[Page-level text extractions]
# # # #
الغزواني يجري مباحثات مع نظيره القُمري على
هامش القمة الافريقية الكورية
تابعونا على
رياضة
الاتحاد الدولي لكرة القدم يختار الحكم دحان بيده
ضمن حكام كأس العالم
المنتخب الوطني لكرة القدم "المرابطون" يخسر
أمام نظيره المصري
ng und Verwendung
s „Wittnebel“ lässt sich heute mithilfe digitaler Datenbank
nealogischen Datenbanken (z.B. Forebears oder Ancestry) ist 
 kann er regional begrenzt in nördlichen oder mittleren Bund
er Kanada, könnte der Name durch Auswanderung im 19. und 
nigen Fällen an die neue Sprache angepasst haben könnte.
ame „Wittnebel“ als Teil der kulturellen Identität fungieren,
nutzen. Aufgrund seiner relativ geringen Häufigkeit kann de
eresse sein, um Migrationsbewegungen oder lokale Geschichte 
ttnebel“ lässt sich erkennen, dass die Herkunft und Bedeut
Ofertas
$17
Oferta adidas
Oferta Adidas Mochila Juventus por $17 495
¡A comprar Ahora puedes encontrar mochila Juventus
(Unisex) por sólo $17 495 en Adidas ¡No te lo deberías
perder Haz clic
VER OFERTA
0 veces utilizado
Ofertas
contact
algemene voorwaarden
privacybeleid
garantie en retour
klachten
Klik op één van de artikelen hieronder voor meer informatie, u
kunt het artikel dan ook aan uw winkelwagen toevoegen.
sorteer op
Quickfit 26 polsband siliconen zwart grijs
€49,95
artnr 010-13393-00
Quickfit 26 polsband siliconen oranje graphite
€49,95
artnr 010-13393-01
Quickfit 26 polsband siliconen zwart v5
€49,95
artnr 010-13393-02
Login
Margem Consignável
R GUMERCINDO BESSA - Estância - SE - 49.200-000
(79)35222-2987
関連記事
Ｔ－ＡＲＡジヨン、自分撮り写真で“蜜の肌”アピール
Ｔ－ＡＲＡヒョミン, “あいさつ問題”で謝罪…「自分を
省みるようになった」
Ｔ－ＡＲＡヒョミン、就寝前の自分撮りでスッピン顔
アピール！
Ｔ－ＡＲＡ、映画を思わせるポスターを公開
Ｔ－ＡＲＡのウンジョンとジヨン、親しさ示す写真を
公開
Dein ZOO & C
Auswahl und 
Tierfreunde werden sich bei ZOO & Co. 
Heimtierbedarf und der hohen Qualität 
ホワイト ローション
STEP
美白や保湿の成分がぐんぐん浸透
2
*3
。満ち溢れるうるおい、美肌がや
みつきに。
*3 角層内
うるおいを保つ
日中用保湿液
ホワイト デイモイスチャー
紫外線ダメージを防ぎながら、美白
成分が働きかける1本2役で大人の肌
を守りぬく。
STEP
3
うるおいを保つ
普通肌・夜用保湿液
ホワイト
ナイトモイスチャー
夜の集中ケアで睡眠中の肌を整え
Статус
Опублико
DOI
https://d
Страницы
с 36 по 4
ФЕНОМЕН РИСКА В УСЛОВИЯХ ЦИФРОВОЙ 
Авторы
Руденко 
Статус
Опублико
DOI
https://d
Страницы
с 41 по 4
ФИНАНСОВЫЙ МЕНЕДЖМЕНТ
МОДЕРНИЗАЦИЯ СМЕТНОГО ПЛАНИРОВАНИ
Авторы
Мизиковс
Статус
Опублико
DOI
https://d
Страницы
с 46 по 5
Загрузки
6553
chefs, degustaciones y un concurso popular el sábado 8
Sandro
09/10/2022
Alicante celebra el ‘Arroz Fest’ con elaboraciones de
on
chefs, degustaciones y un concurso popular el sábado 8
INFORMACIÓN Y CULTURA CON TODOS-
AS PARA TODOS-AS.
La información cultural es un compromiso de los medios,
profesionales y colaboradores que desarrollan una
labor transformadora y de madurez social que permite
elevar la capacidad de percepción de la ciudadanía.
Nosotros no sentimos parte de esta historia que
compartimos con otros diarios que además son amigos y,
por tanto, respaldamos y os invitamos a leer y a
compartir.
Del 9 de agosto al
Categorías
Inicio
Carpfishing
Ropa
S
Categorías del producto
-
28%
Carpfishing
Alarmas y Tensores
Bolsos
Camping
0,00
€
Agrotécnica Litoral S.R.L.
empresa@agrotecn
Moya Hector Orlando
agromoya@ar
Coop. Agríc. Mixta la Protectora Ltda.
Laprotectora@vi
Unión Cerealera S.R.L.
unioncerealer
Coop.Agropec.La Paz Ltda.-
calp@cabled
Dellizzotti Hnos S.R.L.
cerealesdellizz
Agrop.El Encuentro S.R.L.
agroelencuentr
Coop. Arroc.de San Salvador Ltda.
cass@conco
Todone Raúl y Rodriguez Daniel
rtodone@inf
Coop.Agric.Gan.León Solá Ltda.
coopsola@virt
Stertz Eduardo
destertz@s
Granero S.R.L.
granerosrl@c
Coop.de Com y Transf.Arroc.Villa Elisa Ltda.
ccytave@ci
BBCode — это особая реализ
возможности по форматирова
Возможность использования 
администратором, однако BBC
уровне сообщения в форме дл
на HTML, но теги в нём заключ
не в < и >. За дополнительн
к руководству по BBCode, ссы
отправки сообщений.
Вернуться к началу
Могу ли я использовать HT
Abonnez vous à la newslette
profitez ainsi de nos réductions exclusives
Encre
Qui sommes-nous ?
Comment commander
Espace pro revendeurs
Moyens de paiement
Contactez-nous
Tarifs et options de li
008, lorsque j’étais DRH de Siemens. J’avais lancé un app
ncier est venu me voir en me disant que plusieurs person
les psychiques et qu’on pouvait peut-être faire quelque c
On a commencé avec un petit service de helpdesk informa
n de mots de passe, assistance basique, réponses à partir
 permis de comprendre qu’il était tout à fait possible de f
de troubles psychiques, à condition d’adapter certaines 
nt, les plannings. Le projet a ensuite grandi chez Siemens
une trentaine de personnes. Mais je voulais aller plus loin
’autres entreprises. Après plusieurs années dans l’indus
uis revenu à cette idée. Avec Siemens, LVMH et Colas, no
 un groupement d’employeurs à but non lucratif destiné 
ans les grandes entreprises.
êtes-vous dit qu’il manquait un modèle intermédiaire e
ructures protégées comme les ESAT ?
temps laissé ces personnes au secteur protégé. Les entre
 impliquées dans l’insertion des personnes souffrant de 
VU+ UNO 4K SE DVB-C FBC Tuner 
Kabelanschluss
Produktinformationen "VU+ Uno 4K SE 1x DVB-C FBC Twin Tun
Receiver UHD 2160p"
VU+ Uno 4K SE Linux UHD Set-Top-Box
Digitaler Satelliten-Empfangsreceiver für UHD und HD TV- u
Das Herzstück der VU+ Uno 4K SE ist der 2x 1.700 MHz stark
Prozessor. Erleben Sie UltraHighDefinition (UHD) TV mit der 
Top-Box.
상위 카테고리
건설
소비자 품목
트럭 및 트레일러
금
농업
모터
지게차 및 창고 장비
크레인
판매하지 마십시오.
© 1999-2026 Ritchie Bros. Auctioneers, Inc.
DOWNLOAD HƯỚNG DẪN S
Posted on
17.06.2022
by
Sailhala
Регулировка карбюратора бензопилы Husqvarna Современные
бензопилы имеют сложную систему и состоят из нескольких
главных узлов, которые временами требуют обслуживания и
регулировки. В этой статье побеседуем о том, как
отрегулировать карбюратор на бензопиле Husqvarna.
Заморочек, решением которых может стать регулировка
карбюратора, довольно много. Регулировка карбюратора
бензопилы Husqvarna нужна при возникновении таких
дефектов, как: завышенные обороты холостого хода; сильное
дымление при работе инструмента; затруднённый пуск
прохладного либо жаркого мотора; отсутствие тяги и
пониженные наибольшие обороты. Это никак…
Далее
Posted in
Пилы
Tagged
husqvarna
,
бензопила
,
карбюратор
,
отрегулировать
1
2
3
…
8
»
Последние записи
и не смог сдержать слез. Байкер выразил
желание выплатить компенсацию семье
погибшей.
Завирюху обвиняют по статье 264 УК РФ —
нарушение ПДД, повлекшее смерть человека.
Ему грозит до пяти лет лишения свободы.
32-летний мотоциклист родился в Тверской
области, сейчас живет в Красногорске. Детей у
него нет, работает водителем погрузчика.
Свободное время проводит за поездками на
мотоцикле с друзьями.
# # # #
Which of the lines above include the string "artnr"? Pick them out and copy them.

## RESPONSE TO THIS TASK
artnr 010-13393-00
artnr 010-13393-01
artnr 010-13393-02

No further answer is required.